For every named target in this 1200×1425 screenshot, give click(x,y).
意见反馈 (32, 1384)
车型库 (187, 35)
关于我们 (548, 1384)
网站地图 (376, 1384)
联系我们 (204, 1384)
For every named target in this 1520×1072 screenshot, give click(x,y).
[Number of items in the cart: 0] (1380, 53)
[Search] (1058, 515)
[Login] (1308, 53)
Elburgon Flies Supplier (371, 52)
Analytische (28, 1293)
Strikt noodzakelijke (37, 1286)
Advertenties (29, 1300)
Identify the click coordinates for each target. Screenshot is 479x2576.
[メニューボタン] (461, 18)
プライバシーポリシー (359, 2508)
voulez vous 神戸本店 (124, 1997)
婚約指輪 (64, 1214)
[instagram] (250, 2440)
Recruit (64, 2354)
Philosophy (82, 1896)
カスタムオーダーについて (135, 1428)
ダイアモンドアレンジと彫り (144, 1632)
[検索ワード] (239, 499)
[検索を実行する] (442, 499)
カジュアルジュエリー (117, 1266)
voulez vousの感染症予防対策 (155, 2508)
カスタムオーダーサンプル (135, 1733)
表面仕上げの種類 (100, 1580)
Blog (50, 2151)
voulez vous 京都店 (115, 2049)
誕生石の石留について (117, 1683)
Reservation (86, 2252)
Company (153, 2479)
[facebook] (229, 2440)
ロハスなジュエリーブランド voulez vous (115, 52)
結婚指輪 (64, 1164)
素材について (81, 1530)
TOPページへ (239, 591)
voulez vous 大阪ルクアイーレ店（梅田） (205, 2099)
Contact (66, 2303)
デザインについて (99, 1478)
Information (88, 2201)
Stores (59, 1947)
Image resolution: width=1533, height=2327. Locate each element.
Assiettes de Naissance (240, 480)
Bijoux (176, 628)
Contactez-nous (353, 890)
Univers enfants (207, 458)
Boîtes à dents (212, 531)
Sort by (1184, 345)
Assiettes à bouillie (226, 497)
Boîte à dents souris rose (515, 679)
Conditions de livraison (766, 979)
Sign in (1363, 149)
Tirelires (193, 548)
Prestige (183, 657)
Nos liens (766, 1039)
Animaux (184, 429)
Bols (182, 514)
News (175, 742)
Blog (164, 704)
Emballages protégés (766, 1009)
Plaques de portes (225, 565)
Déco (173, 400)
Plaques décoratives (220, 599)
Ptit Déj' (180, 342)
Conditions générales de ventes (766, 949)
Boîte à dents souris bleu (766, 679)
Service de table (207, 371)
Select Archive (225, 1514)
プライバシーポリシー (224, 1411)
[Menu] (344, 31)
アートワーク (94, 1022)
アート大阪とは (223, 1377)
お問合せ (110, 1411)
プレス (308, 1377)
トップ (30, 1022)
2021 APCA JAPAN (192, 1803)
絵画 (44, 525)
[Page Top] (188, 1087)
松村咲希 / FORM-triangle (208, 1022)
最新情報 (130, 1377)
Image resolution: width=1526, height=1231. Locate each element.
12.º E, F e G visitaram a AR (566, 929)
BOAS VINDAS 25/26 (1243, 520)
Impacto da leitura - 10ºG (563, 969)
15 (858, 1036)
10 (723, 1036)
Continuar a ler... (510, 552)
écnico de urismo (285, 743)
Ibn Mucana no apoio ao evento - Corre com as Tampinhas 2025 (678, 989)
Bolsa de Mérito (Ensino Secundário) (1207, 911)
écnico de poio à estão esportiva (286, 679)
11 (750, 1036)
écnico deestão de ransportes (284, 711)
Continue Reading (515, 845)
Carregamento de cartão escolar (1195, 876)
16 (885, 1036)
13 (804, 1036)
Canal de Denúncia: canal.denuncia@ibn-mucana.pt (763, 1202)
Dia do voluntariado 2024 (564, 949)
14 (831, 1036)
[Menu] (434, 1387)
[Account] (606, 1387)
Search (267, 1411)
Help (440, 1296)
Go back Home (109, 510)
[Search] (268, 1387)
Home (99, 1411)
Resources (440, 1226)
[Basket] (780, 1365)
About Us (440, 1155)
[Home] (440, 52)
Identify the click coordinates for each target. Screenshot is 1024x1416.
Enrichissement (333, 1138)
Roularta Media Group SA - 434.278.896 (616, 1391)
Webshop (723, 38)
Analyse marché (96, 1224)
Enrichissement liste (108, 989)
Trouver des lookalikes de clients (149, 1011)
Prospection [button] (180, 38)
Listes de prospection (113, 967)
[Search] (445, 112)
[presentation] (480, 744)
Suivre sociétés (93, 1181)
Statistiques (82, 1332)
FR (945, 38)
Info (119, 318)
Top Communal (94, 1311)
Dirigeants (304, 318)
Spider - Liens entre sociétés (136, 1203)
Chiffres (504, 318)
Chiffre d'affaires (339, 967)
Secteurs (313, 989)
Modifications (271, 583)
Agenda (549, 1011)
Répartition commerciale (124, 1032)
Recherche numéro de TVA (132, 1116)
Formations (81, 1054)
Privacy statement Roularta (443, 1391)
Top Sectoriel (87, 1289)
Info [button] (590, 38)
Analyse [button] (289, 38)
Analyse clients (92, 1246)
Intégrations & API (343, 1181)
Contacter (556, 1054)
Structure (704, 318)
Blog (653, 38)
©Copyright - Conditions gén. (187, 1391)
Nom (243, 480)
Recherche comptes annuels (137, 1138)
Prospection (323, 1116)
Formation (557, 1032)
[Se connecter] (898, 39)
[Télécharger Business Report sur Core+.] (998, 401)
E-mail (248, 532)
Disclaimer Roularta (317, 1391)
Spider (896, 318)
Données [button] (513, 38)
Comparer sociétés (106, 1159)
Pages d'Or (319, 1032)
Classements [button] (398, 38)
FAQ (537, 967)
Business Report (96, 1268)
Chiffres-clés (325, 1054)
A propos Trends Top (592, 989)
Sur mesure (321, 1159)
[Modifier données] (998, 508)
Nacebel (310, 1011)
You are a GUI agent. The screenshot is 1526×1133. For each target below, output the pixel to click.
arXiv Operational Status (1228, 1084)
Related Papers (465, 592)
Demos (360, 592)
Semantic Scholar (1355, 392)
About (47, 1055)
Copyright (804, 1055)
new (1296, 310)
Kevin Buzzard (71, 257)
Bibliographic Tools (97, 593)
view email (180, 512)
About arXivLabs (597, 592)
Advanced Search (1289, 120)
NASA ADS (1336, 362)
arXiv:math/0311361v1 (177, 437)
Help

○ ○ ○

None of the records may be left out; each is to be restated exactly.

For every named target in this 1200×1425 screenshot, give click(x,y).
意见反馈 (32, 1384)
车型库 (187, 35)
关于我们 (548, 1384)
网站地图 (376, 1384)
联系我们 (204, 1384)
For every named target in this 1520×1072 screenshot, give click(x,y).
[Number of items in the cart: 0] (1380, 53)
[Search] (1058, 515)
[Login] (1308, 53)
Elburgon Flies Supplier (371, 52)
Analytische (28, 1293)
Strikt noodzakelijke (37, 1286)
Advertenties (29, 1300)
Identify the click coordinates for each target. Screenshot is 479x2576.
[メニューボタン] (461, 18)
プライバシーポリシー (359, 2508)
voulez vous 神戸本店 (124, 1997)
婚約指輪 (64, 1214)
[instagram] (250, 2440)
Recruit (64, 2354)
Philosophy (82, 1896)
カスタムオーダーについて (135, 1428)
ダイアモンドアレンジと彫り (144, 1632)
[検索ワード] (239, 499)
[検索を実行する] (442, 499)
カジュアルジュエリー (117, 1266)
voulez vousの感染症予防対策 (155, 2508)
カスタムオーダーサンプル (135, 1733)
表面仕上げの種類 (100, 1580)
Blog (50, 2151)
voulez vous 京都店 (115, 2049)
誕生石の石留について (117, 1683)
Reservation (86, 2252)
Company (153, 2479)
[facebook] (229, 2440)
ロハスなジュエリーブランド voulez vous (115, 52)
結婚指輪 (64, 1164)
素材について (81, 1530)
TOPページへ (239, 591)
voulez vous 大阪ルクアイーレ店（梅田） (205, 2099)
Contact (66, 2303)
デザインについて (99, 1478)
Information (88, 2201)
Stores (59, 1947)
Image resolution: width=1533, height=2327. Locate each element.
Assiettes de Naissance (240, 480)
Bijoux (176, 628)
Contactez-nous (353, 890)
Univers enfants (207, 458)
Boîtes à dents (212, 531)
Sort by (1184, 345)
Assiettes à bouillie (226, 497)
Boîte à dents souris rose (515, 679)
Conditions de livraison (766, 979)
Sign in (1363, 149)
Tirelires (193, 548)
Prestige (183, 657)
Nos liens (766, 1039)
Animaux (184, 429)
Bols (182, 514)
News (175, 742)
Blog (164, 704)
Emballages protégés (766, 1009)
Plaques de portes (225, 565)
Déco (173, 400)
Plaques décoratives (220, 599)
Ptit Déj' (180, 342)
Conditions générales de ventes (766, 949)
Boîte à dents souris bleu (766, 679)
Service de table (207, 371)
Select Archive (225, 1514)
プライバシーポリシー (224, 1411)
[Menu] (344, 31)
アートワーク (94, 1022)
アート大阪とは (223, 1377)
お問合せ (110, 1411)
プレス (308, 1377)
トップ (30, 1022)
2021 APCA JAPAN (192, 1803)
絵画 (44, 525)
[Page Top] (188, 1087)
松村咲希 / FORM-triangle (208, 1022)
最新情報 (130, 1377)
Image resolution: width=1526, height=1231. Locate each element.
12.º E, F e G visitaram a AR (566, 929)
BOAS VINDAS 25/26 (1243, 520)
Impacto da leitura - 10ºG (563, 969)
15 (858, 1036)
10 (723, 1036)
Continuar a ler... (510, 552)
écnico de urismo (285, 743)
Ibn Mucana no apoio ao evento - Corre com as Tampinhas 2025 (678, 989)
Bolsa de Mérito (Ensino Secundário) (1207, 911)
écnico de poio à estão esportiva (286, 679)
11 (750, 1036)
écnico deestão de ransportes (284, 711)
Continue Reading (515, 845)
Carregamento de cartão escolar (1195, 876)
16 (885, 1036)
13 (804, 1036)
Canal de Denúncia: canal.denuncia@ibn-mucana.pt (763, 1202)
Dia do voluntariado 2024 (564, 949)
14 (831, 1036)
[Menu] (434, 1387)
[Account] (606, 1387)
Search (267, 1411)
Help (440, 1296)
Go back Home (109, 510)
[Search] (268, 1387)
Home (99, 1411)
Resources (440, 1226)
[Basket] (780, 1365)
About Us (440, 1155)
[Home] (440, 52)
Identify the click coordinates for each target. Screenshot is 1024x1416.
Enrichissement (333, 1138)
Roularta Media Group SA - 434.278.896 (616, 1391)
Webshop (723, 38)
Analyse marché (96, 1224)
Enrichissement liste (108, 989)
Trouver des lookalikes de clients (149, 1011)
Prospection [button] (180, 38)
Listes de prospection (113, 967)
[Search] (445, 112)
[presentation] (480, 744)
Suivre sociétés (93, 1181)
Statistiques (82, 1332)
FR (945, 38)
Info (119, 318)
Top Communal (94, 1311)
Dirigeants (304, 318)
Spider - Liens entre sociétés (136, 1203)
Chiffres (504, 318)
Chiffre d'affaires (339, 967)
Secteurs (313, 989)
Modifications (271, 583)
Agenda (549, 1011)
Répartition commerciale (124, 1032)
Recherche numéro de TVA (132, 1116)
Formations (81, 1054)
Privacy statement Roularta (443, 1391)
Top Sectoriel (87, 1289)
Info [button] (590, 38)
Analyse [button] (289, 38)
Analyse clients (92, 1246)
Intégrations & API (343, 1181)
Contacter (556, 1054)
Structure (704, 318)
Blog (653, 38)
©Copyright - Conditions gén. (187, 1391)
Nom (243, 480)
Recherche comptes annuels (137, 1138)
Prospection (323, 1116)
Formation (557, 1032)
[Se connecter] (898, 39)
[Télécharger Business Report sur Core+.] (998, 401)
E-mail (248, 532)
Disclaimer Roularta (317, 1391)
Spider (896, 318)
Données [button] (513, 38)
Comparer sociétés (106, 1159)
Pages d'Or (319, 1032)
Classements [button] (398, 38)
FAQ (537, 967)
Business Report (96, 1268)
Chiffres-clés (325, 1054)
A propos Trends Top (592, 989)
Sur mesure (321, 1159)
[Modifier données] (998, 508)
Nacebel (310, 1011)
You are a GUI agent. The screenshot is 1526×1133. For each target below, output the pixel to click.
arXiv Operational Status (1228, 1084)
Related Papers (465, 592)
Demos (360, 592)
Semantic Scholar (1355, 392)
About (47, 1055)
Copyright (804, 1055)
new (1296, 310)
Kevin Buzzard (71, 257)
Bibliographic Tools (97, 593)
view email (180, 512)
About arXivLabs (597, 592)
Advanced Search (1289, 120)
NASA ADS (1336, 362)
arXiv:math/0311361v1 (177, 437)
Help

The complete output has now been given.